Decisions & Decisioning
Beyond the Object: Rethinking Decisions as Flows
We often talk about decisions as if they are things—discrete, bounded objects that can be picked up, placed on a table, and examined. A decision is imagined like a pebble: you make it, you hold it, you put it down. Governance, in turn, is structured to treat decisions as such objects. Committees vote, boards pass resolutions, governments issue decrees—each treated as a clean, finished act.
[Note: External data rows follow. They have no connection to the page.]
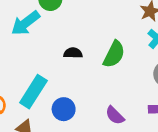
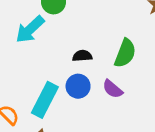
blue circle: (64, 109) -> (78, 86), moved
purple semicircle: (115, 115) -> (113, 89), moved

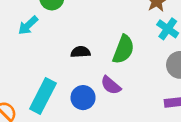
cyan arrow: (30, 29) -> (28, 25), size x0.7
blue circle: (78, 86) -> (83, 98), moved

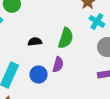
purple semicircle: (111, 85) -> (58, 65), turned -112

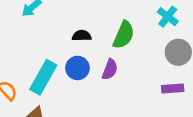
blue circle: (38, 75) -> (77, 68), moved

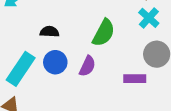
black semicircle: (82, 36) -> (50, 32), moved
purple rectangle: (173, 89) -> (135, 79), moved

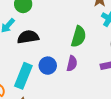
black semicircle: (50, 32) -> (28, 37), moved, size x1.5

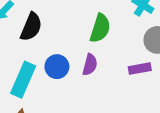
black semicircle: (28, 37) -> (31, 27), turned 120

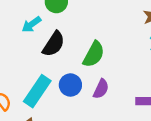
green semicircle: (100, 28) -> (94, 54), moved

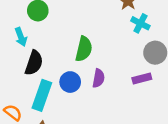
cyan arrow: (31, 24) -> (21, 37), turned -60
black semicircle: (54, 44) -> (34, 63), moved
But in reality, decisions are rarely objects. They are closer to streams and flows of intentionality. They emerge through dialogue, drift across conversations, shift as actors align or diverge. A decision is not made once; it is continuously made, remade, and unmade as contexts change and new information arrives. Even what looks like a single moment—a signature on a contract, a raised hand in a vote—is just a crystallisation of a longer, ongoing current.
This misframing matters. When governance is designed for objects of decision—things that can be cleanly captured, stored in minutes, or treated as binary votes—it obscures the deeper dynamics of how collective will actually takes shape. It rewards performance over process, outcomes over alignment, and snapshots over flows. It pushes us to tidy away the messy, recursive, lived reality of collective sense-making.
The consequences are familiar:
False closure — moments are declared as final decisions when in practice the flows keep moving, often underground.
Legitimacy gaps — stakeholders excluded from the “object moment” find decisions illegitimate, even if they were participating in the longer flow.
Rigidity — governance structures built around objects cannot flex as conditions shift, leaving decisions brittle in the face of complexity.
If we take decisions seriously as flows, a different image of governance emerges. Governance becomes less about objectifying moments and more about cultivating decision ecologies: infrastructures for alignment, dialogue, and iteration. The challenge is not to capture the decision but to hold the stream—to design ways of tending to evolving intentionality across time, across communities, across shifting contexts.
This is not an argument against moments of commitment. Contracts, resolutions, and votes remain necessary. But they should be seen as crystallisations within the flow, not as the decision itself. They are like ice forming on a river: temporary solidifications that both emerge from and shape the ongoing current.
What would governance look like if it were designed for flows rather than objects? Perhaps it would look more like:
Continuous feedback loops, not one-off consultations.
Rights of re-entry into dialogue, not once-and-for-all closures.
Rituals of recommitment, where alignment is renewed rather than assumed.
Spaces of sense-making that precede and persist beyond formal acts.
In a world defined by volatility, interdependence, and cascading risks, the governance of objects leaves us stranded. The governance of flows may be our only route to coherence

We can never escape this particle and wave nature of everything! Unfortunately we end up bad at both sides of the story, and the one we ignore most probably defines us. If we are always trying to navigate the flow, we will struggle to make the solid decisions well because we're afraid of the act of power they involve. If we obsess over the objects, the flow and the shadow will be what actually makes it all happen
The fallacy of misplaced concreteness is rife. No doubt about it. Thanks for holding the tension that must be held here. Because of course, decisions are a kind of evolutionary process (thinking of evolution in its broader cosmological sense), where said processes fork and branch and entangle (every decision point is really just part of a process that’s a little more mysterious, ‘warm’ (in the bateseon sense) and complex than we care to admit) in dynamic relation.